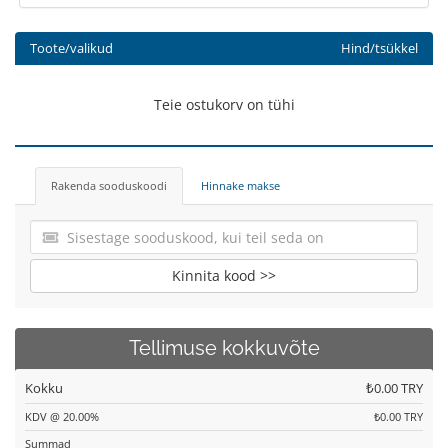
Toote/valikud
Hind/tsükkel
Teie ostukorv on tühi
Rakenda sooduskoodi
Hinnake makse
Kinnita kood >>
Tellimuse kokkuvõte
Kokku
₺0.00 TRY
KDV @ 20.00%
₺0.00 TRY
Summad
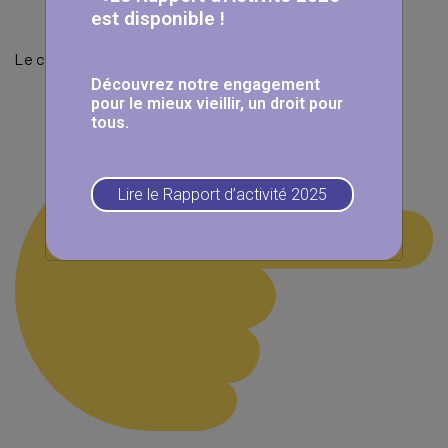
est disponible !
Le concours se passe ici :
Découvrez notre engagement
pour le mieux vieillir, un droit pour
tous.
Lire le Rapport d’activité 2025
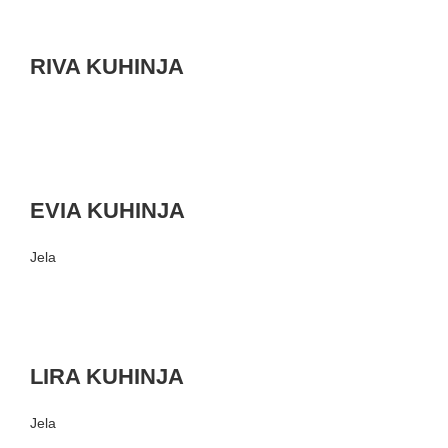
RIVA KUHINJA
EVIA KUHINJA
Jela
LIRA KUHINJA
Jela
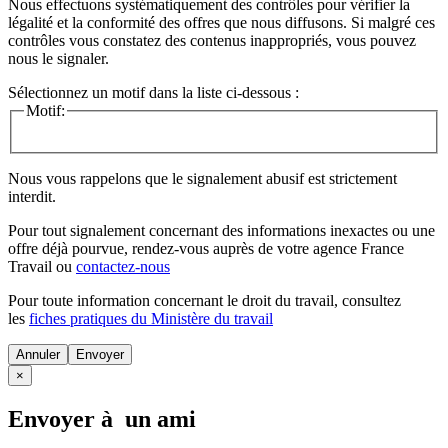
Nous effectuons systématiquement des contrôles pour vérifier la
légalité et la conformité des offres que nous diffusons. Si malgré ces
contrôles vous constatez des contenus inappropriés, vous pouvez
nous le signaler.
Sélectionnez un motif dans la liste ci-dessous :
Motif:
Nous vous rappelons que le signalement abusif est strictement
interdit.
Pour tout signalement concernant des
informations inexactes
ou une
offre déjà pourvue
, rendez-vous auprès de votre agence France
Travail ou
contactez-nous
Pour toute information concernant le
droit du travail
, consultez
les
fiches pratiques du Ministère du travail
Annuler
×
Envoyer à un ami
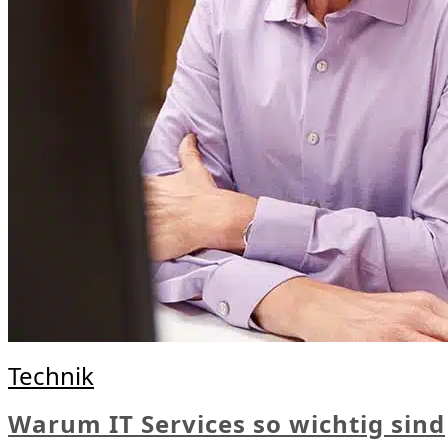
Technik
Warum IT Services so wichtig sind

- - - - - - -

■ EXERCISE DESCRIPTION: Copy the records above exactly. The pictures are not part of the copy.

■ ANSWER FOR THIS EXERCISE:
Toote/valikud
Hind/tsükkel
Teie ostukorv on tühi
Rakenda sooduskoodi
Hinnake makse
Kinnita kood >>
Tellimuse kokkuvõte
Kokku
₺0.00 TRY
KDV @ 20.00%
₺0.00 TRY
Summad
est disponible !
Le concours se passe ici :
Découvrez notre engagement
pour le mieux vieillir, un droit pour
tous.
Lire le Rapport d’activité 2025
RIVA KUHINJA
EVIA KUHINJA
Jela
LIRA KUHINJA
Jela
Nous effectuons systématiquement des contrôles pour vérifier la
légalité et la conformité des offres que nous diffusons. Si malgré ces
contrôles vous constatez des contenus inappropriés, vous pouvez
nous le signaler.
Sélectionnez un motif dans la liste ci-dessous :
Motif:
Nous vous rappelons que le signalement abusif est strictement
interdit.
Pour tout signalement concernant des
informations inexactes
ou une
offre déjà pourvue
, rendez-vous auprès de votre agence France
Travail ou
contactez-nous
Pour toute information concernant le
droit du travail
, consultez
les
fiches pratiques du Ministère du travail
Annuler
×
Envoyer à un ami
Technik
Warum IT Services so wichtig sind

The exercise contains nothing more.